In today’s modern world, many people grow up speaking more than a single language without even realizing it. For those who are exposed to these multiple languages before they are aware of their being, the experience is natural and the only alteration to speaking would be switching tongues when speaking to either set of grandparents. It is amazing how similar the study results of infants brought up in a multilingual setting match up to those who are only exposed to a single language from birth. Actually, when you compare language processing and language reproduction, kids have no problem meeting their milestones because their brains are wired to code with the stresses of learning multiple functions of language - provided that this happens when they are still in their infancy. It is correct therefore to say that, the benefits of exposing kids to more than one language are simply worth the effort;
When learning to speak, all kids appear to follow a similar pattern; they will respond to visual or speech cues because they are familiar with the rewards they get. In teaching multiple languages, kids still respond to these cues but develop a conscious ability when it comes to identifying the different languages.
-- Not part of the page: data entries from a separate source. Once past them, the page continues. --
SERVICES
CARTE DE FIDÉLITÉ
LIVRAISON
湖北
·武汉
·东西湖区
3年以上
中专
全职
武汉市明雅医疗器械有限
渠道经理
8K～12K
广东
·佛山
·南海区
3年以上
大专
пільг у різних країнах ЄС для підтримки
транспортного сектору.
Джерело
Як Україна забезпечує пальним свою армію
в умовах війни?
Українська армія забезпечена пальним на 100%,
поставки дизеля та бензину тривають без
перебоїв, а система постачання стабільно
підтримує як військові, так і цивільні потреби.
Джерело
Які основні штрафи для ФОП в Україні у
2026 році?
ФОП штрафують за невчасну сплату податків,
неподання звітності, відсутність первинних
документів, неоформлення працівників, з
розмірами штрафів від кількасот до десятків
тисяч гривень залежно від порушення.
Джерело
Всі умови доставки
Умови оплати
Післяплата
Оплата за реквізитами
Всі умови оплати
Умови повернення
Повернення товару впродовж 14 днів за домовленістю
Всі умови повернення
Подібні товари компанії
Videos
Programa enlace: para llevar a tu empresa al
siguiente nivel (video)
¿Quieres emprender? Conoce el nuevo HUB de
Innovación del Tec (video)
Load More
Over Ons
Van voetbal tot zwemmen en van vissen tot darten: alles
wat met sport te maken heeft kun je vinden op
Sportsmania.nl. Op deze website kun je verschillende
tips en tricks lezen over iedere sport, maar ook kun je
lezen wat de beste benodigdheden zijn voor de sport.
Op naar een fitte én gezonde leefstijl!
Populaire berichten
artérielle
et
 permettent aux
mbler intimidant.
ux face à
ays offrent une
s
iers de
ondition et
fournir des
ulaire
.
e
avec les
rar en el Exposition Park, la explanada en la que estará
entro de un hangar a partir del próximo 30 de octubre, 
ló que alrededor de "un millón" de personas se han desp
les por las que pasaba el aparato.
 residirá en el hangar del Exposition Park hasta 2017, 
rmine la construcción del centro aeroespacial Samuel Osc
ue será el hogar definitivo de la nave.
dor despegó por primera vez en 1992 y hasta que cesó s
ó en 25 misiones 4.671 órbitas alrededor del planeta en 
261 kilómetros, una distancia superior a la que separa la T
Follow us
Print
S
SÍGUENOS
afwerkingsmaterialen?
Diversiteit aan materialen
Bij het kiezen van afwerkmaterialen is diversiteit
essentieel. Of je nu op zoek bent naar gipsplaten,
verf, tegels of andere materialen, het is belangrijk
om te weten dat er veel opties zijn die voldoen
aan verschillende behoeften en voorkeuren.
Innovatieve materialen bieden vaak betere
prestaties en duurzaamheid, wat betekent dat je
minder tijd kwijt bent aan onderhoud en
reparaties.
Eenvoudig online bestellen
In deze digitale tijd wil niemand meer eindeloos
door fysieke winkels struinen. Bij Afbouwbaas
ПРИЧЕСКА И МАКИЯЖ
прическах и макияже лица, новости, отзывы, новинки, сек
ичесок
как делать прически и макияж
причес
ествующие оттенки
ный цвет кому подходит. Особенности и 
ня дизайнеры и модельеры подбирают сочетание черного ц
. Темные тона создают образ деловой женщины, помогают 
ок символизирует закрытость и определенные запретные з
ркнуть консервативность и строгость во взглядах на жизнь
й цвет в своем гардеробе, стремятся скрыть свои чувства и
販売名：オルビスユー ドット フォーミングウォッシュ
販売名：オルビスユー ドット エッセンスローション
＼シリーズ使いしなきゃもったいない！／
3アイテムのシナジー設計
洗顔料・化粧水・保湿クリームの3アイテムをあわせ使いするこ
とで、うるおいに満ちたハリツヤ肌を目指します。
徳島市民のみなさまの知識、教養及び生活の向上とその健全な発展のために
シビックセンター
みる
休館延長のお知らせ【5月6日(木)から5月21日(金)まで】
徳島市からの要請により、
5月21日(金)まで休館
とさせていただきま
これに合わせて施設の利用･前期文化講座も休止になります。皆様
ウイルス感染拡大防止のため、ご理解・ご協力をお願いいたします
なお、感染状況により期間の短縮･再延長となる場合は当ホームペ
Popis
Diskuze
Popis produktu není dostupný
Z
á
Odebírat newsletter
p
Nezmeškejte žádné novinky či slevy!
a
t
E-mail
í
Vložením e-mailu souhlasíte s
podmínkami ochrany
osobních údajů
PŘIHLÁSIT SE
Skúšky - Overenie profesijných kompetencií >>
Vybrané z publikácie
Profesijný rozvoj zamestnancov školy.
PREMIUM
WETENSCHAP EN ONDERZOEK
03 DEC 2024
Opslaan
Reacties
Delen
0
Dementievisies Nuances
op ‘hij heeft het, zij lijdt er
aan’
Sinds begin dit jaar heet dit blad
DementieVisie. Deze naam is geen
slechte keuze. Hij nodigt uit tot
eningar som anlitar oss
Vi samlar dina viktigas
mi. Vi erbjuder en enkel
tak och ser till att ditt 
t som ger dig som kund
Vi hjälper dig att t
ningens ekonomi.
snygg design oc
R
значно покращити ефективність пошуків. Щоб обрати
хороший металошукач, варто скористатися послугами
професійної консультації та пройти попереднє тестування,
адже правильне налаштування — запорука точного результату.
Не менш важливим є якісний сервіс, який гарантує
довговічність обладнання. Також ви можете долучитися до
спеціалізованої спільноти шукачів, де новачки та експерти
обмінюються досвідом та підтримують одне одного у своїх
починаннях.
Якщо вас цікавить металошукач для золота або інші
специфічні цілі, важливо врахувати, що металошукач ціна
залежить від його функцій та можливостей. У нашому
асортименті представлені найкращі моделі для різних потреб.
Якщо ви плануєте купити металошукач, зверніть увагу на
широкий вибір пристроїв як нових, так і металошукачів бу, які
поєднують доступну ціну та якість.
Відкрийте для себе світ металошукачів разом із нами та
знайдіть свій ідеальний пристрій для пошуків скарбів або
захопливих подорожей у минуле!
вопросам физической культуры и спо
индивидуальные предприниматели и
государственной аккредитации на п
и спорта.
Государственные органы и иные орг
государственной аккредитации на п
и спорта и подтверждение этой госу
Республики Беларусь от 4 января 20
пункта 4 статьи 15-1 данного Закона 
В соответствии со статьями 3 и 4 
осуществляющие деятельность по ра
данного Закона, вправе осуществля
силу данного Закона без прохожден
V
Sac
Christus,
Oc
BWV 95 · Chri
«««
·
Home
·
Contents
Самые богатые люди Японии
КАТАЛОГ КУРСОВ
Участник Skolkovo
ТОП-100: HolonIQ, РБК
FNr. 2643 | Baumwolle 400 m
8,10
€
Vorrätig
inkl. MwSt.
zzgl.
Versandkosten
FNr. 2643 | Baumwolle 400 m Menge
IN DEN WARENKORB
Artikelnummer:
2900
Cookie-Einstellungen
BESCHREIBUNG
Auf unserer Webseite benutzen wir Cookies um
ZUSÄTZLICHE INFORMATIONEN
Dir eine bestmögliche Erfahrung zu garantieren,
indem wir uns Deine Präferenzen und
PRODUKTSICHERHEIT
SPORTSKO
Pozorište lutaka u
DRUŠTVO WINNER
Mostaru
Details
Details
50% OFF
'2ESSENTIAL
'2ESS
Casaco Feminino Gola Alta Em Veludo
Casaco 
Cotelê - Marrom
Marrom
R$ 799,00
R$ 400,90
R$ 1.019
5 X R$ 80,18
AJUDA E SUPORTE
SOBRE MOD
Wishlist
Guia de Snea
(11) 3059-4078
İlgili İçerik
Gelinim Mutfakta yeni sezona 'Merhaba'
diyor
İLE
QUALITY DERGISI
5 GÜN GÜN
This ability is quite pronounced that infants are able to suppress responses for one language in favor of another.
By exposing a child to language, they learn to process various aspects of the language from an early age. The language sensors of the brain are activated much more in kids than adults and that is why even kids who have not spoken their native language for years would understand it if spoken decades latter even if there was minimal exposure in between. Brain study has revealed that kids’ brains at 11 months bear sensitivity to the language or languages they have been exposed to from since birth. It is from this nature of brain activity that an individual is able to adapt to phonetic sound expression.
It is assumed that children of the same age have an almost similar mental ability but factors such as congenital disease, family dynamics, and genetics affect their performance at school. Well, bilingual children will perform better in tests that call for reorganization and manipulation of symbols. This same ability will manifest in problems that require linguistic awareness of meaning and form, even those that include misleading information which students must filter through.
It was for a long time believed that learning more than one language caused intellectual confusion and poor school performance but research has proved otherwise. While it is true that the greatest influencers for languages in kids are family history, place of birth, and living circumstances, the ability to grasp a language speaks more about an individual’s ability in some activities and even careers.